Records contained in a dataset
- - - - - - -

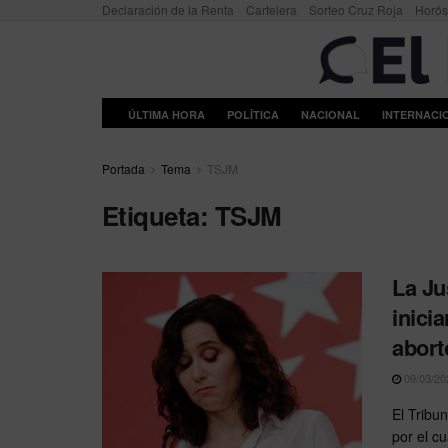
Declaración de la Renta
Cartelera
Sorteo Cruz Roja
Horó
ÚLTIMA HORA
POLÍTICA
NACIONAL
INTERNACI
Portada
Tema
TSJM
Etiqueta:
TSJM
La Ju
inici
abort
09/03/20
El Tribu
por el c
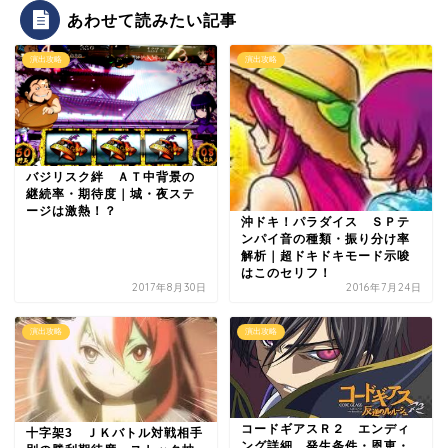
あわせて読みたい記事
演出攻略
演出攻略
バジリスク絆 ＡＴ中背景の
継続率・期待度｜城・夜ステ
ージは激熱！？
沖ドキ！パラダイス ＳＰテ
ンパイ音の種類・振り分け率
解析｜超ドキドキモード示唆
はこのセリフ！
2017年8月30日
2016年7月24日
演出攻略
演出攻略
コードギアスＲ２ エンディ
十字架3 ＪＫバトル対戦相手
ング詳細 発生条件・恩恵・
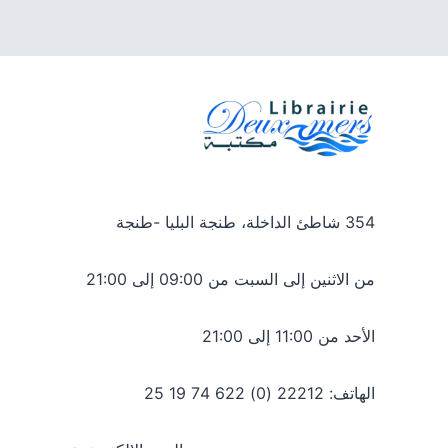
354 شاطئ الداخلة، طنجة البليا -طنجة
من الاثنين إلى السبت من 09:00 إلى 21:00
الأحد من 11:00 إلى 21:00
الهاتف: 22212 (0) 622 74 19 25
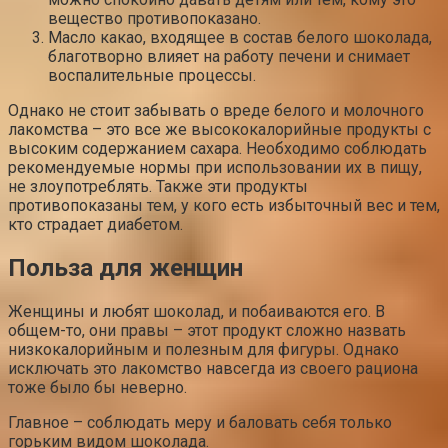
вещество противопоказано.
Масло какао, входящее в состав белого шоколада,
благотворно влияет на работу печени и снимает
воспалительные процессы.
Однако не стоит забывать о вреде белого и молочного
лакомства – это все же высококалорийные продукты с
высоким содержанием сахара. Необходимо соблюдать
рекомендуемые нормы при использовании их в пищу,
не злоупотреблять. Также эти продукты
противопоказаны тем, у кого есть избыточный вес и тем,
кто страдает диабетом.
Польза для женщин
Женщины и любят шоколад, и побаиваются его. В
общем-то, они правы – этот продукт сложно назвать
низкокалорийным и полезным для фигуры. Однако
исключать это лакомство навсегда из своего рациона
тоже было бы неверно.
Главное – соблюдать меру и баловать себя только
горьким видом шоколада.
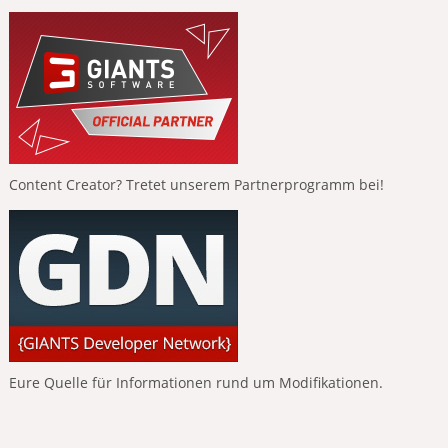
Content Creator? Tretet unserem Partnerprogramm bei!
Eure Quelle für Informationen rund um Modifikationen.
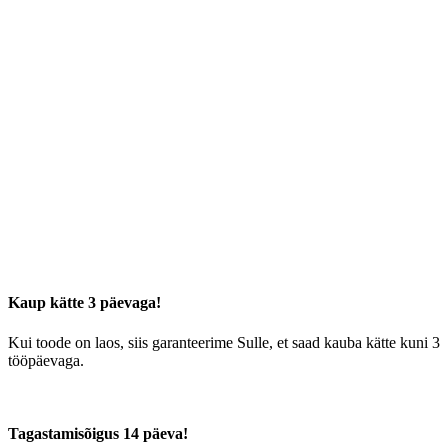
Kaup kätte 3 päevaga!
Kui toode on laos, siis garanteerime Sulle, et saad kauba kätte kuni 3
tööpäevaga.
Tagastamisõigus 14 päeva!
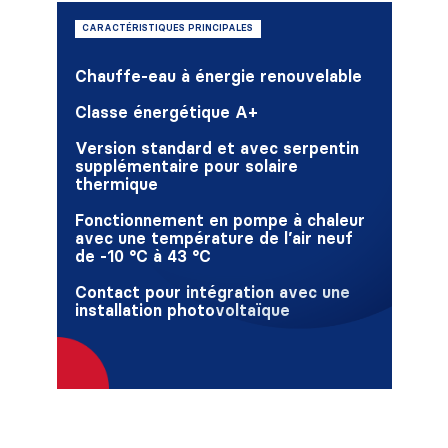
CARACTÉRISTIQUES PRINCIPALES
Chauffe-eau à énergie renouvelable
Classe énergétique A+
Version standard et avec serpentin
supplémentaire pour solaire
thermique
Fonctionnement en pompe à chaleur
avec une température de l’air neuf
de -10 °C à 43 °C
Contact pour intégration avec une
installation photovoltaïque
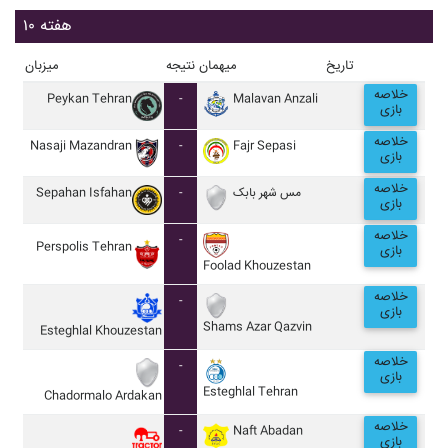
هفته ۱۰
تاریخ
میهمان
نتیجه
میزبان
خلاصه
Peykan Tehran
-
Malavan Anzali
بازی
خلاصه
Nasaji Mazandran
-
Fajr Sepasi
بازی
خلاصه
Sepahan Isfahan
-
مس شهر بابک
بازی
خلاصه
-
Perspolis Tehran
بازی
Foolad Khouzestan
خلاصه
-
بازی
Shams Azar Qazvin
Esteghlal Khouzestan
خلاصه
-
بازی
Esteghlal Tehran
Chadormalo Ardakan
خلاصه
-
Naft Abadan
بازی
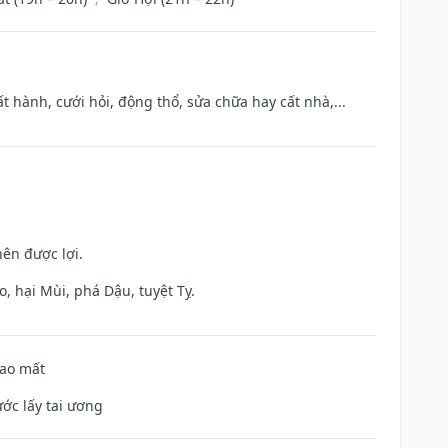
t hành, cưới hỏi, động thổ, sửa chữa hay cất nhà,...
nên được lợi.
, hại Mùi, phá Dậu, tuyệt Tỵ.
hao mất
ước lấy tai ương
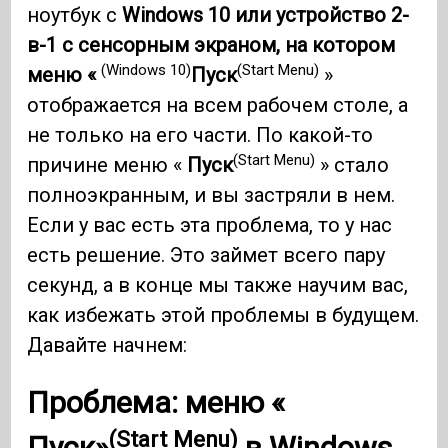
ноутбук с
Windows 10 или устройство 2-
в-1 с сенсорным экраном, на котором
(Windows 10)
(Start Menu)
меню «
Пуск
»
отображается на всем рабочем столе, а
не только на его части. По какой-то
(Start Menu)
причине меню «
Пуск
» стало
полноэкранным, и вы застряли в нем.
Если у вас есть эта проблема, то у нас
есть решение. Это займет всего пару
секунд, а в конце мы также научим вас,
как избежать этой проблемы в будущем.
Давайте начнем:
Проблема: меню «
(Start Menu)
Пуск»
в
Windows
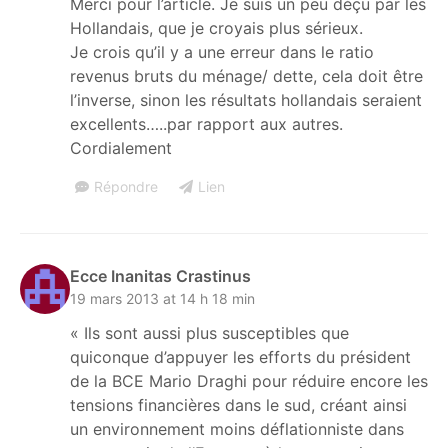
Merci pour l’article. Je suis un peu déçu par les
Hollandais, que je croyais plus sérieux.
Je crois qu’il y a une erreur dans le ratio
revenus bruts du ménage/ dette, cela doit être
l’inverse, sinon les résultats hollandais seraient
excellents…..par rapport aux autres.
Cordialement
Répondre
Lien
Ecce Inanitas Crastinus
19 mars 2013 at 14 h 18 min
« Ils sont aussi plus susceptibles que
quiconque d’appuyer les efforts du président
de la BCE Mario Draghi pour réduire encore les
tensions financières dans le sud, créant ainsi
un environnement moins déflationniste dans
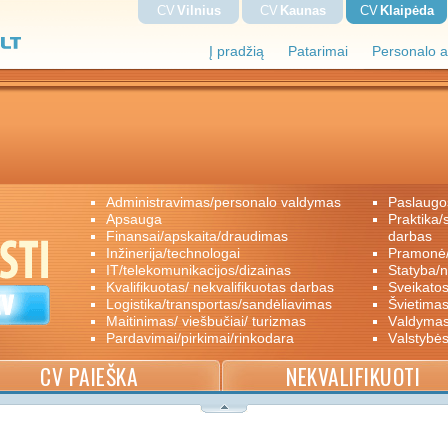
CV
Vilnius
CV
Kaunas
CV
Klaipėda
Į pradžią
Patarimai
Personalo a
administravimas/personalo valdymas
paslaugo
apsauga
praktika/savanoriškas darbas/papildomas
finansai/apskaita/draudimas
darbas
inžinerija/technologai
pramon
IT/telekomunikacijos/dizainas
statyba/
kvalifikuotas/ nekvalifikuotas darbas
sveikato
logistika/transportas/sandėliavimas
švietimas
maitinimas/ viešbučiai/ turizmas
valdyma
pardavimai/pirkimai/rinkodara
valstybė
CV PAIEŠKA
NEKVALIFIKUOTI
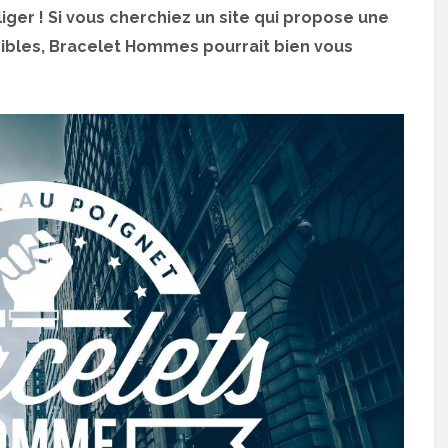
iger ! Si vous cherchiez un site qui propose une
ibles, Bracelet Hommes pourrait bien vous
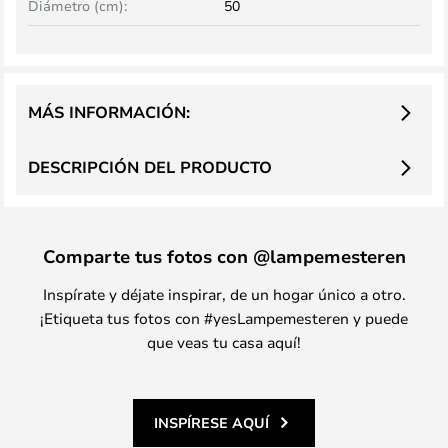
Diámetro (cm):
50
MÁS INFORMACIÓN:
DESCRIPCIÓN DEL PRODUCTO
Comparte tus fotos con @lampemesteren
Inspírate y déjate inspirar, de un hogar único a otro.
¡Etiqueta tus fotos con #yesLampemesteren y puede
que veas tu casa aquí!
INSPÍRESE AQUÍ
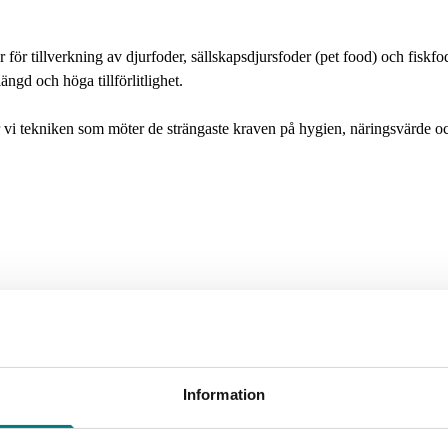
ör tillverkning av djurfoder, sällskapsdjursfoder (pet food) och fiskfo
ängd och höga tillförlitlighet.
ar vi tekniken som möter de strängaste kraven på hygien, näringsvärde oc
a som foderindustrins arbetshästar.
De hanterar allt från mindre volym
Information
a hammarkvarnar och valsverk som är designade för att ge exakt den part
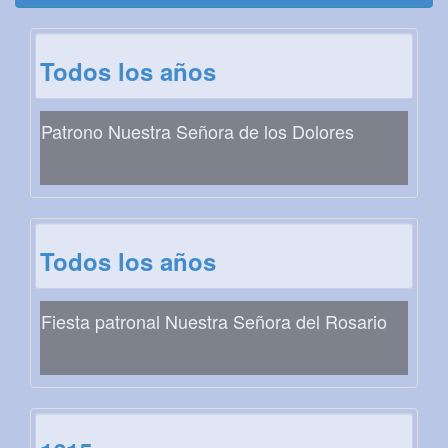
Todos los años
Patrono Nuestra Señora de los Dolores
Todos los años
Fiesta patronal Nuestra Señora del Rosario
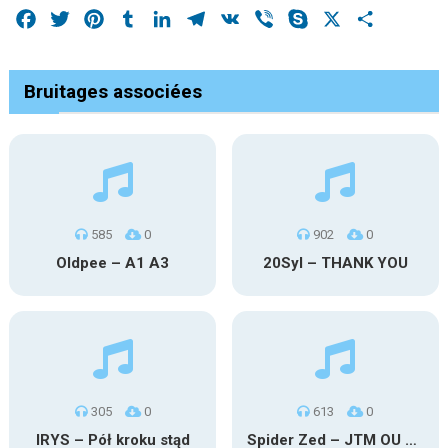
Facebook
Twitter
Pinterest
Tumblr
LinkedIn
Telegram
VK
Viber
Skype
X
Share
Bruitages associées
585
0
902
0
Oldpee – A1 A3
20Syl – THANK YOU
305
0
613
0
IRYS – Pół kroku stąd
Spider Zed – JTM OU TG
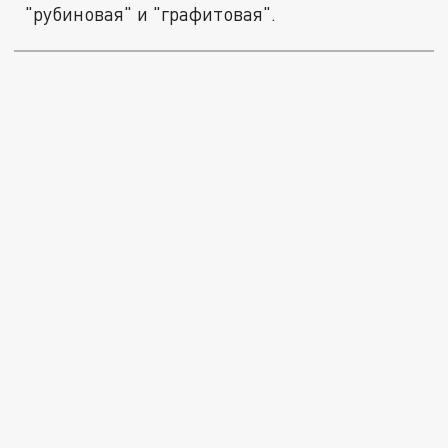
"рубиновая" и "графитовая".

- - - - - - -

→ WORK REQUIRED:
Give the records again without a single change, and exclude the pictures.

→ WRITTEN ANSWER:
Declaración de la Renta
Cartelera
Sorteo Cruz Roja
Horó
ÚLTIMA HORA
POLÍTICA
NACIONAL
INTERNACI
Portada
Tema
TSJM
Etiqueta:
TSJM
La Ju
inici
abort
09/03/20
El Tribu
por el c
あわせて読みたい記事
演出攻略
演出攻略
バジリスク絆 ＡＴ中背景の
継続率・期待度｜城・夜ステ
ージは激熱！？
沖ドキ！パラダイス ＳＰテ
ンパイ音の種類・振り分け率
解析｜超ドキドキモード示唆
はこのセリフ！
2017年8月30日
2016年7月24日
演出攻略
演出攻略
コードギアスＲ２ エンディ
十字架3 ＪＫバトル対戦相手
ング詳細 発生条件・恩恵・
354 شاطئ الداخلة، طنجة البليا -طنجة
من الاثنين إلى السبت من 09:00 إلى 21:00
الأحد من 11:00 إلى 21:00
الهاتف: 22212 (0) 622 74 19 25
вещество противопоказано.
Масло какао, входящее в состав белого шоколада,
благотворно влияет на работу печени и снимает
воспалительные процессы.
Однако не стоит забывать о вреде белого и молочного
лакомства – это все же высококалорийные продукты с
высоким содержанием сахара. Необходимо соблюдать
рекомендуемые нормы при использовании их в пищу,
не злоупотреблять. Также эти продукты
противопоказаны тем, у кого есть избыточный вес и тем,
кто страдает диабетом.
Польза для женщин
Женщины и любят шоколад, и побаиваются его. В
общем-то, они правы – этот продукт сложно назвать
низкокалорийным и полезным для фигуры. Однако
исключать это лакомство навсегда из своего рациона
тоже было бы неверно.
Главное – соблюдать меру и баловать себя только
горьким видом шоколада.
Content Creator? Tretet unserem Partnerprogramm bei!
Eure Quelle für Informationen rund um Modifikationen.
Kaup kätte 3 päevaga!
Kui toode on laos, siis garanteerime Sulle, et saad kauba kätte kuni 3
tööpäevaga.
Tagastamisõigus 14 päeva!
CARACTÉRISTIQUES PRINCIPALES
Chauffe-eau à énergie renouvelable
Classe énergétique A+
Version standard et avec serpentin
supplémentaire pour solaire
thermique
Fonctionnement en pompe à chaleur
avec une température de l’air neuf
de -10 °C à 43 °C
Contact pour intégration avec une
installation photovoltaïque
هفته ۱۰
تاریخ
میهمان
نتیجه
میزبان
خلاصه
Peykan Tehran
-
Malavan Anzali
بازی
خلاصه
Nasaji Mazandran
-
Fajr Sepasi
بازی
خلاصه
Sepahan Isfahan
-
مس شهر بابک
بازی
خلاصه
-
Perspolis Tehran
بازی
Foolad Khouzestan
خلاصه
-
بازی
Shams Azar Qazvin
Esteghlal Khouzestan
خلاصه
-
بازی
Esteghlal Tehran
Chadormalo Ardakan
خلاصه
-
Naft Abadan
بازی
t hành, cưới hỏi, động thổ, sửa chữa hay cất nhà,...
nên được lợi.
, hại Mùi, phá Dậu, tuyệt Tỵ.
hao mất
ước lấy tai ương
ноутбук с
Windows 10 или устройство 2-
в-1 с сенсорным экраном, на котором
(Windows 10)
(Start Menu)
меню «
Пуск
»
отображается на всем рабочем столе, а
не только на его части. По какой-то
(Start Menu)
причине меню «
Пуск
» стало
полноэкранным, и вы застряли в нем.
Если у вас есть эта проблема, то у нас
есть решение. Это займет всего пару
секунд, а в конце мы также научим вас,
как избежать этой проблемы в будущем.
Давайте начнем:
Проблема: меню «
(Start Menu)
Пуск»
в
Windows
Merci pour l’article. Je suis un peu déçu par les
Hollandais, que je croyais plus sérieux.
Je crois qu’il y a une erreur dans le ratio
revenus bruts du ménage/ dette, cela doit être
l’inverse, sinon les résultats hollandais seraient
excellents…..par rapport aux autres.
Cordialement
Répondre
Lien
Ecce Inanitas Crastinus
19 mars 2013 at 14 h 18 min
« Ils sont aussi plus susceptibles que
quiconque d’appuyer les efforts du président
de la BCE Mario Draghi pour réduire encore les
tensions financières dans le sud, créant ainsi
un environnement moins déflationniste dans
CV
Vilnius
CV
Kaunas
CV
Klaipėda
Į pradžią
Patarimai
Personalo a
administravimas/personalo valdymas
paslaugo
apsauga
praktika/savanoriškas darbas/papildomas
finansai/apskaita/draudimas
darbas
inžinerija/technologai
pramon
IT/telekomunikacijos/dizainas
statyba/
kvalifikuotas/ nekvalifikuotas darbas
sveikato
logistika/transportas/sandėliavimas
švietimas
maitinimas/ viešbučiai/ turizmas
valdyma
pardavimai/pirkimai/rinkodara
valstybė
CV PAIEŠKA
NEKVALIFIKUOTI
iger ! Si vous cherchiez un site qui propose une
ibles, Bracelet Hommes pourrait bien vous
Diámetro (cm):
50
MÁS INFORMACIÓN:
DESCRIPCIÓN DEL PRODUCTO
Comparte tus fotos con @lampemesteren
Inspírate y déjate inspirar, de un hogar único a otro.
¡Etiqueta tus fotos con #yesLampemesteren y puede
que veas tu casa aquí!
INSPÍRESE AQUÍ
ör tillverkning av djurfoder, sällskapsdjursfoder (pet food) och fiskfo
ängd och höga tillförlitlighet.
ar vi tekniken som möter de strängaste kraven på hygien, näringsvärde oc
a som foderindustrins arbetshästar.
De hanterar allt från mindre volym
Information
a hammarkvarnar och valsverk som är designade för att ge exakt den part
Todos los años
Patrono Nuestra Señora de los Dolores
Todos los años
Fiesta patronal Nuestra Señora del Rosario
Facebook
Twitter
Pinterest
Tumblr
LinkedIn
Telegram
VK
Viber
Skype
X
Share
Bruitages associées
585
0
902
0
Oldpee – A1 A3
20Syl – THANK YOU
305
0
613
0
IRYS – Pół kroku stąd
Spider Zed – JTM OU TG
"рубиновая" и "графитовая".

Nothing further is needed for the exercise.